Robin shrugged and looked away. “Isn’t that true?”
“No!” Patrick cursed under his breath and turned to look at her. “I’ve got high standards, Dr. Scorpio. Do you really think I would have tied myself to just anyone?”
Robin rolled eyes. “If you’re not going to be serious, I’m leaving.” She pulled open the door but Patrick grabbed her hand.
“I asked you because I knew we could make it work,” Patrick admitted. “Those other women, they never meant anything to me. And I know I didn’t mean anything to them. You are different. You’ve always been different.”
“Different how?” Robin pressed. “They had bigger boobs? I’m not as tall, what?” Frustrated, she pulled away from him. “What does different mean?”
“Because you get to me and they never did.
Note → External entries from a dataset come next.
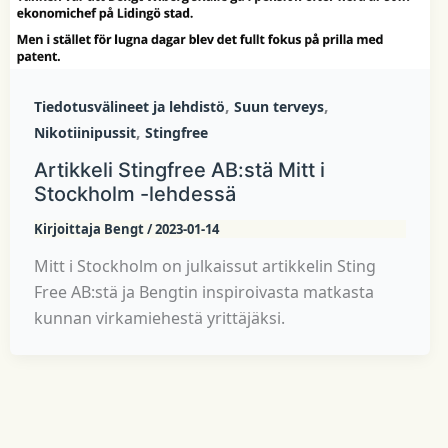
,
,
Tiedotusvälineet ja lehdistö
Suun terveys
,
Nikotiinipussit
Stingfree
Artikkeli Stingfree AB:stä Mitt i
Stockholm -lehdessä
Kirjoittaja
Bengt
/
2023-01-14
Mitt i Stockholm on julkaissut artikkelin Sting
Free AB:stä ja Bengtin inspiroivasta matkasta
kunnan virkamiehestä yrittäjäksi.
Christ, Robin, do you think I talk about my mother on all my first dates?” Patrick demanded. “Do you think I tell everyone about my alcoholic father that threw away his career because my mother died? Robin, you are the first woman I’ve ever dated that’s even known my mother was dead.”
“So I’m supposed to feel special because you told me a few things you’ve never told anyone?” Robin cried. “Well, we’re past that now, Patrick. That might have impressed me a few months ago but–”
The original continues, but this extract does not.